Wednesday, April 23, 2008
Monkey Lip Reading
First it was Broca's area in the chimp, now there is a new study examining audiovisual integration in the perception of monkey vocalizations.
The study by Ghazanfar, Chandrasekaran, & Logothetis (J. Neurosci. 2008, 28:4457-69) recorded single units as well as local field potentials in the STS and in auditory cortex of macaque monkeys. They report that responses in auditory cortex (lateral belt regions) are influenced by visual inputs from the STS. (Abstract below)
This looks like a pretty nice study that provides direct evidence for multisensory integration in belt areas of auditory cortex. This may not be the only source of input to these multisensory cells in the lateral belt region. In humans, lip reading activates a large network that include frontal regions. Feedback projections from motor-speech areas may also influence responses in auditory cortex (at least in humans) as mentioned previously.
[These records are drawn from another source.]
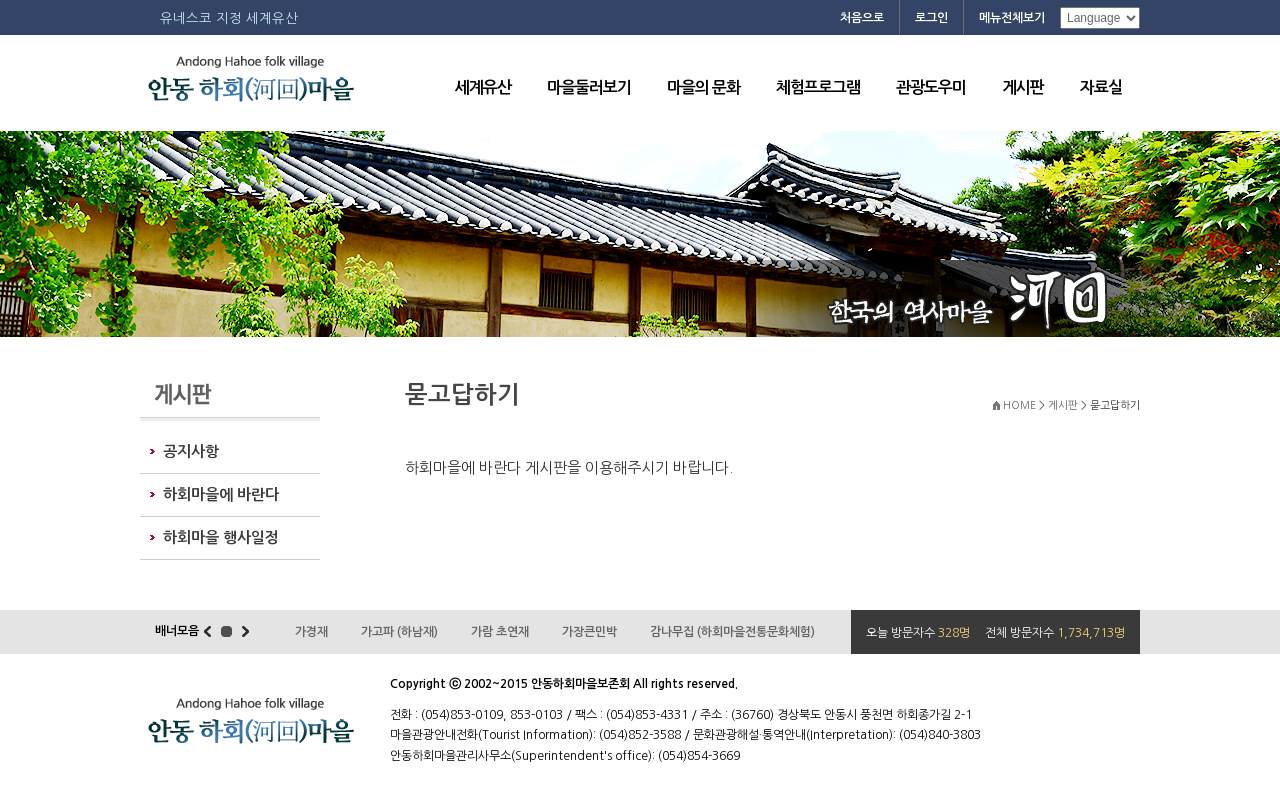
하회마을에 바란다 (221, 494)
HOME (1019, 405)
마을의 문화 (703, 87)
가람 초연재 (500, 632)
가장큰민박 (589, 632)
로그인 (931, 18)
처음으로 (862, 18)
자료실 (1101, 87)
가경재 (311, 632)
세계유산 (483, 87)
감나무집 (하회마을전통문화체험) (732, 632)
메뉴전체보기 (1012, 18)
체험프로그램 (818, 87)
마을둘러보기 (589, 87)
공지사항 (191, 451)
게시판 (1023, 87)
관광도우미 (931, 87)
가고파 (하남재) (399, 632)
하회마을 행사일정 (221, 537)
Interactions between the Superior Temporal Sulcus and Auditory Cortex Mediate Dynamic Face/Voice Integration in Rhesus Monkeys
Asif A. Ghazanfar,1,2 Chandramouli Chandrasekaran,1 and Nikos K. Logothetis2
1Neuroscience Institute and Department of Psychology, Princeton University, Princeton, New Jersey 08540, and 2Max Planck Institute for Biological Cybernetics, 72076 Tuebingen, Germany
Correspondence should be addressed to Asif A. Ghazanfar, Neuroscience Institute and Department of Psychology, Green Hall, Princeton University, Princeton, NJ 08540. Email: email@example.com
The existence of multiple nodes in the cortical network that integrate faces and voices suggests that they may be interacting and influencing each other during communication. To test the hypothesis that multisensory responses in auditory cortex are influenced by visual inputs from the superior temporal sulcus (STS), an association area, we recorded local field potentials and single neurons from both structures concurrently in monkeys. The functional interactions between the auditory cortex and the STS, as measured by spectral analyses, increased in strength during presentations of dynamic faces and voices relative to either communication signal alone. These interactions were not solely modulations of response strength, because the phase relationships were significantly less variable in the multisensory condition as well. A similar analysis of functional interactions within the auditory cortex revealed no similar interactions as a function of stimulus condition, nor did a control condition in which the dynamic face was replaced with a dynamic disk mimicking mouth movements. Single neuron data revealed that these intercortical interactions were reflected in the spiking output of auditory cortex and that such spiking output was coordinated with oscillations in the STS. The vast majority of single neurons that were responsive to voices showed integrative responses when faces, but not control stimuli, were presented in conjunction. Our data suggest that the integration of faces and voices is mediated at least in part by neuronal cooperation between auditory cortex and the STS and that interactions between these structures are a fast and efficient way of dealing with the multisensory communication signals.